## [To do]
Reproduce the listing word for word. Skip any image.

####################

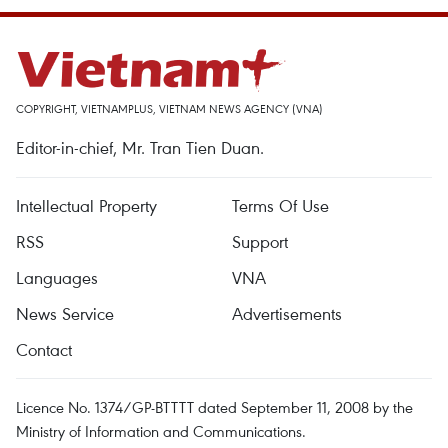
COPYRIGHT, VIETNAMPLUS, VIETNAM NEWS AGENCY (VNA)
Editor-in-chief, Mr. Tran Tien Duan.
Intellectual Property
Terms Of Use
RSS
Support
Languages
VNA
News Service
Advertisements
Contact
Licence No. 1374/GP-BTTTT dated September 11, 2008 by the
Ministry of Information and Communications.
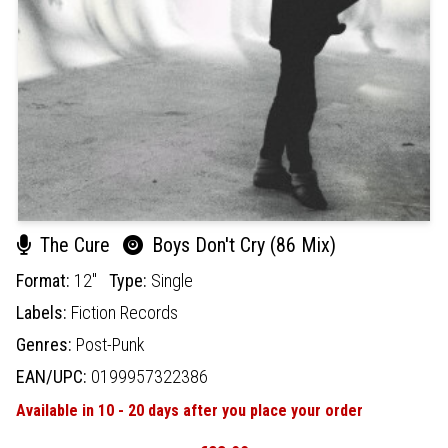
The Cure
Boys Don't Cry (86 Mix)
Format:
12"
Type:
Single
Labels:
Fiction Records
Genres:
Post-Punk
EAN/UPC:
0199957322386
Available in 10 - 20 days after you place your order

####################

## [Answer]
COPYRIGHT, VIETNAMPLUS, VIETNAM NEWS AGENCY (VNA)
Editor-in-chief, Mr. Tran Tien Duan.
Intellectual Property
Terms Of Use
RSS
Support
Languages
VNA
News Service
Advertisements
Contact
Licence No. 1374/GP-BTTTT dated September 11, 2008 by the
Ministry of Information and Communications.
The Cure
Boys Don't Cry (86 Mix)
Format:
12"
Type:
Single
Labels:
Fiction Records
Genres:
Post-Punk
EAN/UPC:
0199957322386
Available in 10 - 20 days after you place your order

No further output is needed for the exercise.